Output exactly the lines from the one holding "Son aquellas diseñadas" through the final line of the entries.
** Opening RECORD EXTRACTS block **
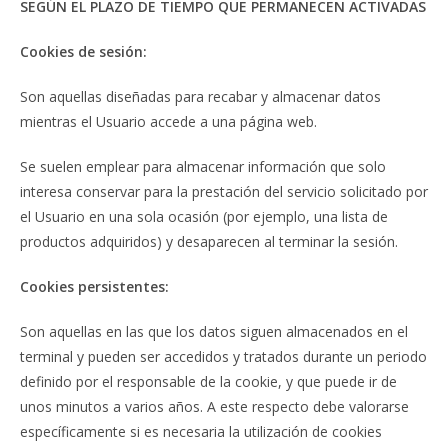
SEGÚN EL PLAZO DE TIEMPO QUE PERMANECEN ACTIVADAS
Cookies de sesión:
Son aquellas diseñadas para recabar y almacenar datos
mientras el Usuario accede a una página web.
Se suelen emplear para almacenar información que solo
interesa conservar para la prestación del servicio solicitado por
el Usuario en una sola ocasión (por ejemplo, una lista de
productos adquiridos) y desaparecen al terminar la sesión.
Cookies persistentes:
Son aquellas en las que los datos siguen almacenados en el
terminal y pueden ser accedidos y tratados durante un periodo
definido por el responsable de la cookie, y que puede ir de
unos minutos a varios años. A este respecto debe valorarse
específicamente si es necesaria la utilización de cookies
** Closing RECORD EXTRACTS block **
RESPONSE BELOW.
Son aquellas diseñadas para recabar y almacenar datos
mientras el Usuario accede a una página web.
Se suelen emplear para almacenar información que solo
interesa conservar para la prestación del servicio solicitado por
el Usuario en una sola ocasión (por ejemplo, una lista de
productos adquiridos) y desaparecen al terminar la sesión.
Cookies persistentes:
Son aquellas en las que los datos siguen almacenados en el
terminal y pueden ser accedidos y tratados durante un periodo
definido por el responsable de la cookie, y que puede ir de
unos minutos a varios años. A este respecto debe valorarse
específicamente si es necesaria la utilización de cookies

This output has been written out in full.